松崎キヨエさん(久末表B住宅自治会 自治会長)
松﨑キヨエさんは5年前から久末表B住宅自治会会長を務めている。現在、久末表B住宅自治会は173世帯が登録されており、登録世帯の年代は高齢者が多く、1人暮らしの高齢者も少なくないため、見回りもされているそうだ。そのおかげか、松﨑さんが会長になってから、孤独死は1件も起きていないという。
久末表B住宅自治会は役員19名から構成されており、1年に10回会議を開いている。その会議では、高津区全体の行事へのかかわり方や自治会の行事について、住民のクレームなどの解決策、回覧する内容について話し合う。松﨑さんが会長になってからは、「大事な時間を割いて会議に出席してくれている」という意識から、出席者一人ひとりに何か一言でも発言してもらうことを大切にしているそうだ。小さな問題もすぐに地域の中で共有し、住民の意見を大切にしながら解決しようとする姿勢が見える。
地域に貢献したいという思いから
松﨑さんは、「年をとったら地域に貢献すると健康になる」という話を聞いたことから、以前から地域のために働きたいと思っており、退職後、地域の交通整理ボランティアを始めた。ボランティアを続けていく中で、自治会長をやってみないかと誘われたことがきっかけで自治会長に就任することになったそうだ。現在、松﨑さんは3つの仕事を掛け持ちし、多忙な毎日を送っている。自治会長の話が出た当初、松﨑さんのご家族は今まで以上にたくさんの人たちとの関わりがあることや、会議に出席したり、住民のクレームを受け止め、解決していくのにストレスが溜まるのでは、と自治会長になることを反対されていたそうだ。
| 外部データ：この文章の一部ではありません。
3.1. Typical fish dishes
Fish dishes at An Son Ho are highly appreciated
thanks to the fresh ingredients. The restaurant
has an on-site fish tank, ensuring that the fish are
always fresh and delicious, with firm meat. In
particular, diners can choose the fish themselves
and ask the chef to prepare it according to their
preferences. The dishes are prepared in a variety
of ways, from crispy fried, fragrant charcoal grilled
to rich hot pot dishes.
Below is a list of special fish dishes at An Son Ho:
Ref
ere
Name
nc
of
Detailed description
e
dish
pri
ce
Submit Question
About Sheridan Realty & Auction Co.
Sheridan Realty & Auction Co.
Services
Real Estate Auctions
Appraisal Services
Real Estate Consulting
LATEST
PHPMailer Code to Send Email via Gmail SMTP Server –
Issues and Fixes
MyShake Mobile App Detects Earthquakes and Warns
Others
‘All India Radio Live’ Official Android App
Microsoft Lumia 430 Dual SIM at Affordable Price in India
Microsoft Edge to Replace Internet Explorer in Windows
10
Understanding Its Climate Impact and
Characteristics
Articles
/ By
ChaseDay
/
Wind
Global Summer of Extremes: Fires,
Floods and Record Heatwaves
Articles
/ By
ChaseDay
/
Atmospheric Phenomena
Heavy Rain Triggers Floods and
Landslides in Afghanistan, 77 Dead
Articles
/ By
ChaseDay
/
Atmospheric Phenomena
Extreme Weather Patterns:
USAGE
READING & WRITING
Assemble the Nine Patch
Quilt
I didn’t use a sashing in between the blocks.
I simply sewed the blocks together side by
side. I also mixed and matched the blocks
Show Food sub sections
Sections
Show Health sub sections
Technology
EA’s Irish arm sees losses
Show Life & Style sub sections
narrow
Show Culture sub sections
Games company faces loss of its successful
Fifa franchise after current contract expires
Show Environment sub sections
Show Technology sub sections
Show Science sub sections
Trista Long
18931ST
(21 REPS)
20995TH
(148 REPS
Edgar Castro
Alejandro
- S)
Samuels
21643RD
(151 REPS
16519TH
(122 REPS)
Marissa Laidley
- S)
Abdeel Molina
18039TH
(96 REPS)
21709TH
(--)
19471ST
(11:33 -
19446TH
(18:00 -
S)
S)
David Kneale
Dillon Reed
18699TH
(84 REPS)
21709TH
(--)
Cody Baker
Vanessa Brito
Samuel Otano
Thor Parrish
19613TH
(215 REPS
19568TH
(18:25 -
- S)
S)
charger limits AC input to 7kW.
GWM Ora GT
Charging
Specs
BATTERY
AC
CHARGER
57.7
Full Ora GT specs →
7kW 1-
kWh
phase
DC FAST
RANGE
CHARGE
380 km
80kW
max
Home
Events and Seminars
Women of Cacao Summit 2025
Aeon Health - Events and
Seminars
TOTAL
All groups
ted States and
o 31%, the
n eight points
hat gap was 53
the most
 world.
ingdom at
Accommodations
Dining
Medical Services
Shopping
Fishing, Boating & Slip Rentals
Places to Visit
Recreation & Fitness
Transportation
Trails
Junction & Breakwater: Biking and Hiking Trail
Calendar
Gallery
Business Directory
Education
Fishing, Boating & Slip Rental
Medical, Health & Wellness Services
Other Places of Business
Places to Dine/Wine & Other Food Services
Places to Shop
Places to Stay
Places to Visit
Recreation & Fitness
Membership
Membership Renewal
しかし松﨑さんは「誰かがやらないといけないことだし、遠い昔小学校で級長を務めたことが思い出されて」と反対を押し切って治会長職に就かれたという。今では、ご家族も応援してくれているそうだ。自治会長として生き生きと働かれている松﨑さんの姿がご家族をこのような気持ちにさせたのだろう。
「住んでよかった久末表B住宅」をスローガンに
松﨑さんは、自治会長職に就任されてから「ここに住んでよかった久末表B住宅」というスローガンのもと会長職を全うされている。住みやすいまちにするためにとにかく地域をきれいにすることを徹底され、掃除には特に力を入れているそうだ。さらに、掃除などを通して地域の絆をもつことを大事にされている。それをもとに、自治会で力を入れている活動は主に3つある。まず一つ目は、毎月第一日曜日に一世帯一人は参加することを義務化し、自治会の掃除をすることである。こうすることで、自然と地域でのコミュニケーション、絆が生まれるという。さらに、松﨑さんはこの時に参加者全体の顔色を見ることを心掛けているそうだ。これで、住民の問題をいち早く察知するようにしているという。二つ目は、役員で公園のごみ拾いを週2回行うこと。三つ目は、防災訓練を年2回行うことである。防災訓練は見学だけでも良いから出席するよう呼びかけていて、参加しやすいように、第一日曜日の掃除の後に行っている。
自治体というと、男性の役員が多いイメージがあるが、最近は女性の自治会役員も増えてきているそうで、特に女性だからといって、大きく苦労したことはないそうだ。ただ、力仕事などは女性ではなかなかやりにくいので、その時は男性にお願いしていると言う。お互いの得意な分野を分担し、男女が共に協力しながら自治会を運営されている様子が伺える。
私の背中を見て
特に地域の清掃に力を入れている松崎さんだが、自分ひとりではなく地域の住民皆を巻き込んだきれいなまちづくりを目指している。そのためには、まず自分が行動する、自分が地域をきれいにする。このような思いから、たばこの吸い殻などのごみが道路に落ちていた時は積極的に拾っているそうだ。そして、自分のこのような姿を見て、他の人が少しでも協力してくれたら良いと語る。会長がやっているから、私もやろうか、そのような気持ちが生まれてほしいと言う。「私の背中を見てほしい」と松﨑さんは笑顔で話す。きれいな道路にごみやタバコの吸殻などを捨てにくくなるような心理状態を利用したいという。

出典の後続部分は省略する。